Although BaFin has stated that no fundamental changes were made, some elements have been consolidated (notably including FAQs), and certain governance-related topics have essentially been carved out. For example, requirements relating to the business organisation with respect to own funds have been shifted to the new Guidance Notice 2-2025 (VA) – as has previously been the case with the requirements on the “Prudent Person Principle” (PPP, Circular 05/2025 (VA)) or those relating to the “Own Risk and Solvency Assessment” (ORSA). These and other publications alongside MaGo remain in force and must still be observed.
Other changes are more nuanced but clearly indicate which fundamental aspects are gaining prominence in BaFin’s supervisory practice.
Focus on Documentation
For instance, BaFin is placing an increasing focus on sufficiently transparent documentation of structures, processes, and decision-making criteria within undertakings. This was also evident recently – across sectors – in DORA or anti-money laundering audits: deficiencies in documentation make it harder for auditors to trace relevant facts and result in findings in the audit report.
In the new MaGo, this is reflected, for example, in relation to the materiality principle in risk management. Already, the entire management board had to define all material risks based on appropriate and comprehensible criteria and establish company-specific materiality thresholds appropriate to the risk profile. Now, these thresholds and, in particular, the criteria used to determine them must be explicitly recorded in writing.
Overall Responsibility of the Management Board
Another key point for understanding BaFin’s perspective can also be seen in the context of materiality thresholds: While BaFin previously assumed that although the entire management board ensures the consistent application of materiality thresholds, this responsibility could be delegated to one or more board members, there is no longer any mention of such delegability in the revised MaGo.
Instead, BaFin emphasises the importance of overall responsibility, clarifying that the overall responsibility of the whole management board exists regardless of the allocation of responsibilities. Moreover – in contrast to the previous MaGo version – there is no longer any suggestion that deviating from this overall responsibility is possible. Consistently, the delegation of determining triggers for ad-hoc reviews of individual (written) policies has also been eliminated.
Further Changes
In addition to the above-mentioned principles-based aspects, content-related or operational topics have naturally found their way into MaGo. These include, for example:
- references to sustainability risks, which reflect the increased regulatory requirements over the years in the governance of insurance undertakings,
- comments regarding key functions; or
- detailed requirements for (insurance) groups aimed at improving group supervision.
Automated business processes, which are becoming increasingly important in times of AI and DORA, now have their own sub-section 9.5. Similarly, passive reinsurance and other risk mitigation techniques are addressed in a new subsection 11.2.2 within the risk management system.
Finally, BaFin, referring to Sec. 7 no. 2 VAG, has removed the term “typical of insurance” when referring to functions and activities subject to its oversight in the context of outsourcing.
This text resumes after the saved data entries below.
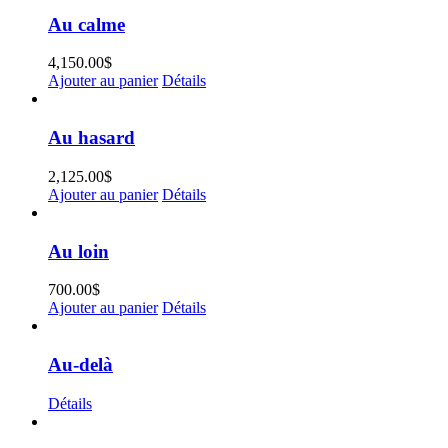
Au calme
4,150.00
$
Ajouter au panier
Détails
Au hasard
2,125.00
$
Ajouter au panier
Détails
Au loin
700.00
$
Ajouter au panier
Détails
Au-delà
Détails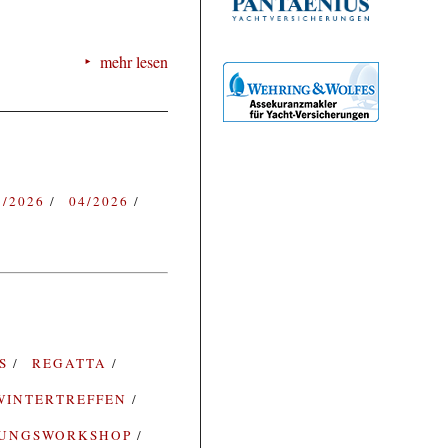
mehr lesen
3/2026
04/2026
ES
REGATTA
WINTERTREFFEN
RUNGSWORKSHOP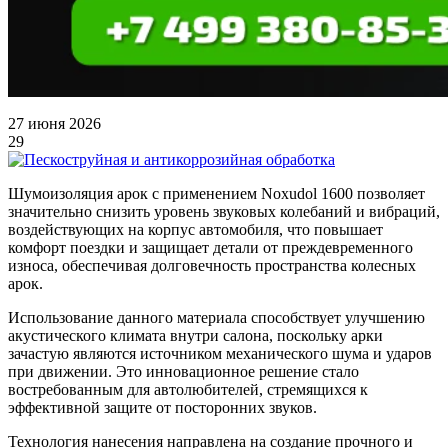
27 июня 2026
29
Шумоизоляция арок с применением Noxudol 1600 позволяет
значительно снизить уровень звуковых колебаний и вибраций,
воздействующих на корпус автомобиля, что повышает
комфорт поездки и защищает детали от преждевременного
износа, обеспечивая долговечность пространства колесных
арок.
Использование данного материала способствует улучшению
акустического климата внутри салона, поскольку арки
зачастую являются источником механического шума и ударов
при движении. Это инновационное решение стало
востребованным для автолюбителей, стремящихся к
эффективной защите от посторонних звуков.
Технология нанесения направлена на создание прочного и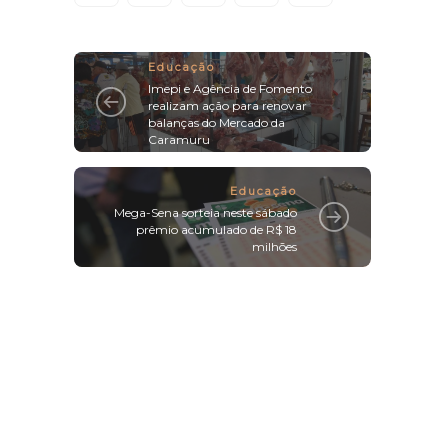
Educação
Imepi e Agência de Fomento
realizam ação para renovar
balanças do Mercado da
Caramuru
Educação
Mega-Sena sorteia neste sábado
prêmio acumulado de R$ 18
milhões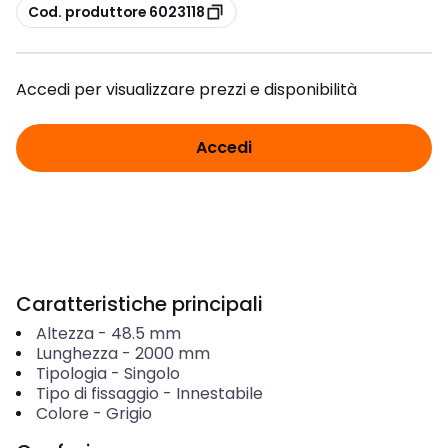
copia
Cod. produttore 6023118
Accedi per visualizzare prezzi e disponibilità
Accedi
Caratteristiche principali
Altezza
-
48.5
mm
Lunghezza
-
2000
mm
Tipologia
-
Singolo
Tipo di fissaggio
-
Innestabile
Colore
-
Grigio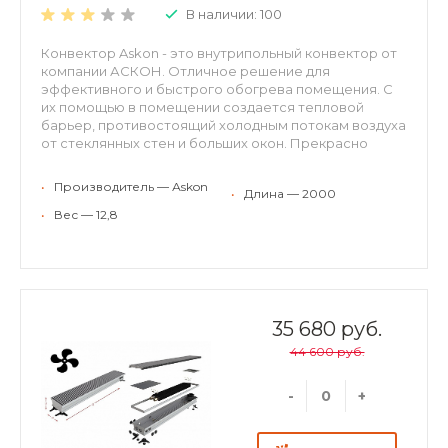
В наличии: 100
Конвектор Askon - это внутрипольный конвектор от
компании АСКОН. Отличное решение для
эффективного и быстрого обогрева помещения. С
их помощью в помещении создается тепловой
барьер, противостоящий холодным потокам воздуха
от стеклянных стен и больших окон. Прекрасно
встраиваются в структуру пола, оставаясь
невидимыми невооруженному взгляду. Могут
•
Производитель — Аskon
•
Длина — 2000
применяться для холодного кондиционирования.
Конвекторы АСКОН рекомендуются для отопления
•
Вес — 12,8
жилых и нежилых помещений (с высокими окнами,
витражами, террассами или стеклянными фасадами,
в помещениях с бассейном, где традиционные
отопительные приборы применить затруднительно).
Конвекторы можно использовать в качестве
самостоятельного или дополнительного источника
35 680 руб.
тепла. Преимущества внутрипольных конвекторов
44 600 руб.
ASKON: экономия энергии и высокая динамика
отопления; повышенная теплоотдача и
экологичность – корпус и декоративная решетка из
-
+
алюминия; надежность – теплообменник из
алюминиевого листа толщиной 0,5 мм;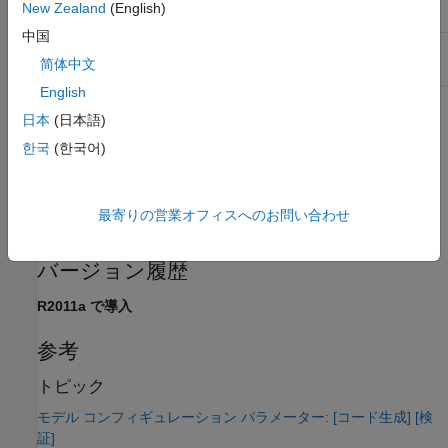
New Zealand
(English)
中国
安全対策
影響なし
简体中文
English
プログラムでの使用
日本
(日本語)
한국
(한국어)
パラメーター:
CodeExecutionProfileVariable
型:
文字ベクトル
値:
有効な MATLAB 変数名
最寄りの営業オフィスへのお問い合わせ
既定の設定:
なし
バージョン履歴
R2011a で導入
参考
トピック
モデル コンフィギュレーション パラメーター: [コード生成] [検
証]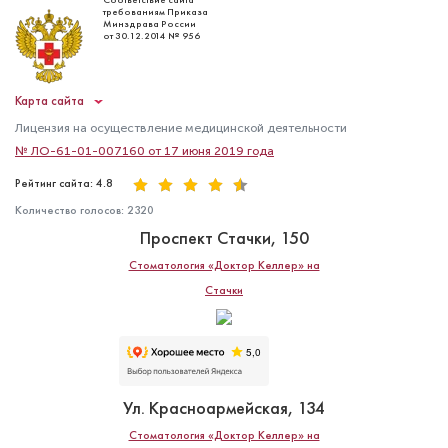
Соответствие сайта
требованиям Приказа
Минздрава России
от 30.12.2014 № 956
Карта сайта
Лицензия на осуществление медицинской деятельности
№ ЛО-61-01-007160 от 17 июня 2019 года
Рейтинг сайта: 4.8
Количество голосов:
2320
Проспект Стачки, 150
Стоматология «Доктор Келлер» на
Стачки
Ул. Красноармейская, 134
Стоматология «Доктор Келлер» на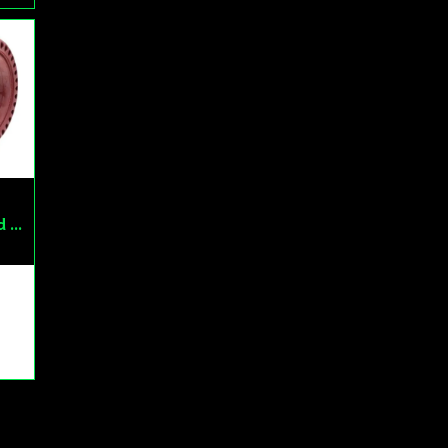
Däck Solid 8,5x2" Röd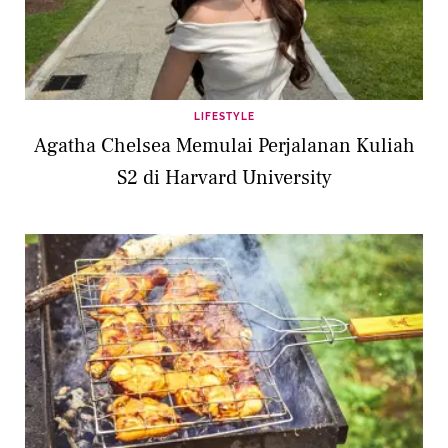
LIFESTYLE
Agatha Chelsea Memulai Perjalanan Kuliah
S2 di Harvard University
Now, the focus is solely on whether the insurance undertaking would otherwise perform the respective function or activity itself. With the cumulative assessment of whether a function or insurance activity falls under Sec. 32 VAG, BaFin is limiting the scope of its specific outsourcing oversight.
What Does This Mean for Insurers in Practice?
Overall, the new MaGo provide clarity in many areas that have been relevant for some time. The management and relevant departments of the addressed undertakings have dealt with many detailed adjustments and will need to continue doing so.
However, particularly relevant is the recurring emphasis in MaGo on documentation, clearly written rules of procedure, and the overall responsibility of the whole management board. This means that governance and risk management should increasingly be anchored throughout the undertaking – silos are not a viable long-term solution.
Insurers would be well advised to focus on the concrete implementation and documentation of organisational and procedural governance, including decision-making based on pre-defined criteria. Given the complexity and size of many corporate organisations, this also includes establishing a company-wide or group-wide understanding and transparency around these topics. This, in turn, facilitates communication with and between all relevant (group) entities and departments, which often is a prerequisite for identifying key issues and risks and refining the undertakings´s own risk profile.
Only an undertaking that knows relevant internal and external facts and risks can adress them appropriately.